Antika mı dersin nostalji mi yoksa şimdilerdeki popüler adıyla vintage mı? .. fark etmez aslında.. ben bunların hiç birini diyemiyorum.. müziklerin filmlerin yapım/çekim yılları yok benim için.. benim için dinlediğim yıl var.. izlediğim yıl var.. o zamanlardaki ben var.. yanımda olanlar, yaşadıklarım.. gözümü kapattığımda beliren kareler var.. zamansız olarak nitelendirdiğim aslında zamanın kendisi var..


                                                                                                                              'High Fidelity'

Bir de geçenlerde yarım bıraktığım bi filmi bugün bitirmem var.. aslında tüm bunları söylememe sebep kendi kendine konuşan bi John Cusack var.. High Fidelity’den bahsediyorum (harika çevirisi(!): Sensiz Olmaz).. kafası karışmış bir adam var.. bir de bir dükkan dolusu müzik..

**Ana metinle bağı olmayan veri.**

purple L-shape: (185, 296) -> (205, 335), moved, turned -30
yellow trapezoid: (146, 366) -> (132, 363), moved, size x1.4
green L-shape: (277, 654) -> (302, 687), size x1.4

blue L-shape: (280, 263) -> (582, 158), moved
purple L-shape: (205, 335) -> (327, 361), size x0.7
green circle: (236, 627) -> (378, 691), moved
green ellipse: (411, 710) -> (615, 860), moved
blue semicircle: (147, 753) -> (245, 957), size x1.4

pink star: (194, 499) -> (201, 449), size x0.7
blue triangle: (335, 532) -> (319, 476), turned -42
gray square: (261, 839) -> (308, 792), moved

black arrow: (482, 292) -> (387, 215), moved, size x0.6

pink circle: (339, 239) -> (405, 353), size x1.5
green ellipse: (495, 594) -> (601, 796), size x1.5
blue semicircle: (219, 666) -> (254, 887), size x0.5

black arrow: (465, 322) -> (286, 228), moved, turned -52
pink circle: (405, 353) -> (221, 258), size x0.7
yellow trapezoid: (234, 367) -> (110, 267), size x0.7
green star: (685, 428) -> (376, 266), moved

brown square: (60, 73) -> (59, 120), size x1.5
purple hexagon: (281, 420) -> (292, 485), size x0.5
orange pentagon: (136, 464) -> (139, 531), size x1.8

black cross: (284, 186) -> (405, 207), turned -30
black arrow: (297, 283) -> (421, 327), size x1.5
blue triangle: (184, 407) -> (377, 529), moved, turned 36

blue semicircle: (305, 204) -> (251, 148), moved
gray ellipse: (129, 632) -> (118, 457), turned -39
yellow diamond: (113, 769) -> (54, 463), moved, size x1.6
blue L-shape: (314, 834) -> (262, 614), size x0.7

dipnot*: film 2000 yapımıymış.. benim için 90lar.. sanırım zamanlama konusunda bi 10yıl geriden gidiyorum..

dipnot**: o kadar çok müzik var ki.. seçmek çok zor ama.. film bitince akılda kalan ilk müziktir senin için esas olan.. benim esasımsa bu: tıktık^^

E.

10.3.13

… bahanesidir şiirin

Bir şiir uğruna yol almış hayaller var, rota bulmuş hayatlar var.. hayat amacı, hedef aracı olarak görenler var. Aslında bir sürü bahanemiz var,  birkaç dize yazabilmek uğruna..

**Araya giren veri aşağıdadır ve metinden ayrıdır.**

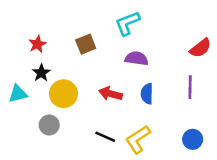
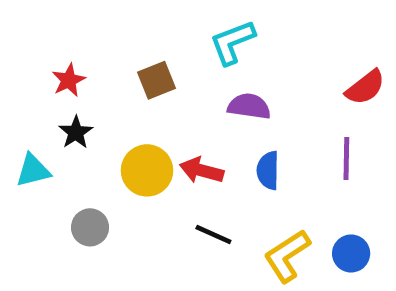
yellow circle: (64, 94) -> (147, 170), moved
black line: (105, 137) -> (213, 235), moved
yellow L-shape: (138, 139) -> (287, 256), moved

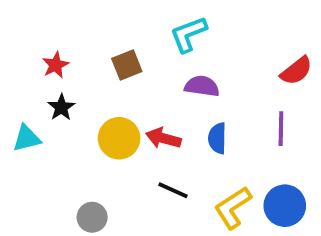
gray circle: (90, 227) -> (92, 217), moved
blue circle: (351, 253) -> (285, 206), size x1.4

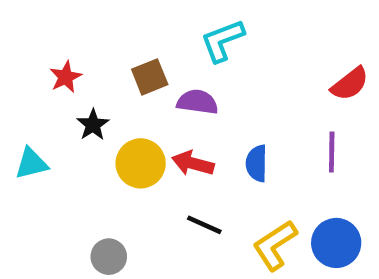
purple semicircle: (202, 86) -> (197, 102), moved
black star: (61, 107) -> (93, 125), moved

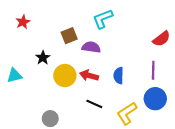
red star: (66, 77) -> (23, 22), moved
blue circle: (336, 243) -> (155, 99), moved

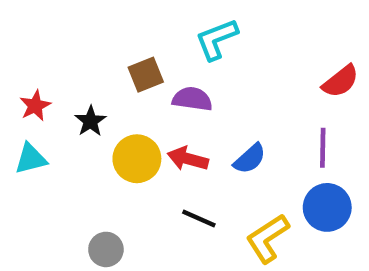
red star: (23, 22) -> (35, 106), moved
blue semicircle: (118, 76) -> (250, 159), turned -133

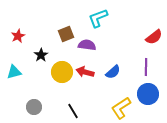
red star: (35, 106) -> (18, 36), moved
black line: (199, 218) -> (73, 111), moved, turned 35
gray circle: (106, 249) -> (34, 107), moved

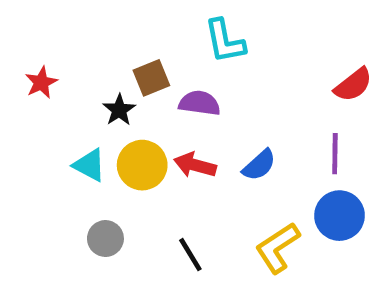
cyan L-shape: (98, 18) -> (225, 41), turned -80
black star: (41, 55) -> (119, 110), moved
cyan triangle: (14, 72) -> (89, 165), moved, turned 42
gray circle: (34, 107) -> (105, 239), moved
black line: (73, 111) -> (190, 255), moved

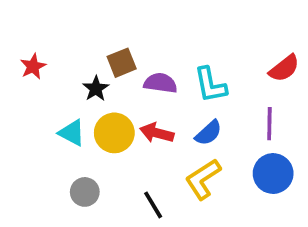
cyan L-shape: (225, 41) -> (210, 85), moved
yellow L-shape: (278, 248) -> (203, 179), moved

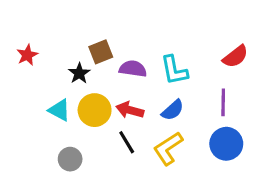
black line: (153, 205) -> (127, 142), moved

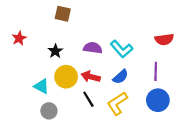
brown square: (101, 52) -> (63, 14), moved, turned 35
red semicircle: (235, 56) -> (164, 39), turned 30
cyan L-shape: (174, 70) -> (122, 49), turned -30
cyan triangle: (59, 110) -> (41, 86), moved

Hepimiz hayatımızın bi kıyısında şiirimsi nidalarla seslenmişizdir bir yerlere.. bir yerlere işlemişizdir kurşun kalemle o cüce halinden yücelttiğimiz dev hisleri.. Söyleyemediklerimiz yazıyla can bulur.. işte tam da bunu keşfedenler bir çeşit şairdir benim gözümde.

Bi Orhan Veli var mesela benim için.. bi Cemal Süreya, bi Edip Cansever var.. bazen Atilla İlhan var başucumdan hafif hafif mırıldayan.. benim kendimce kahramanlarım onlar.. dile getiremediklerimi şak diye ortaya döken onlar.. benden daha güzel beni anlatanlar.. tek bir cümleyle bile beni olduğum yerde bırakıp, düşünceler deryasına dalmama neden olanlar..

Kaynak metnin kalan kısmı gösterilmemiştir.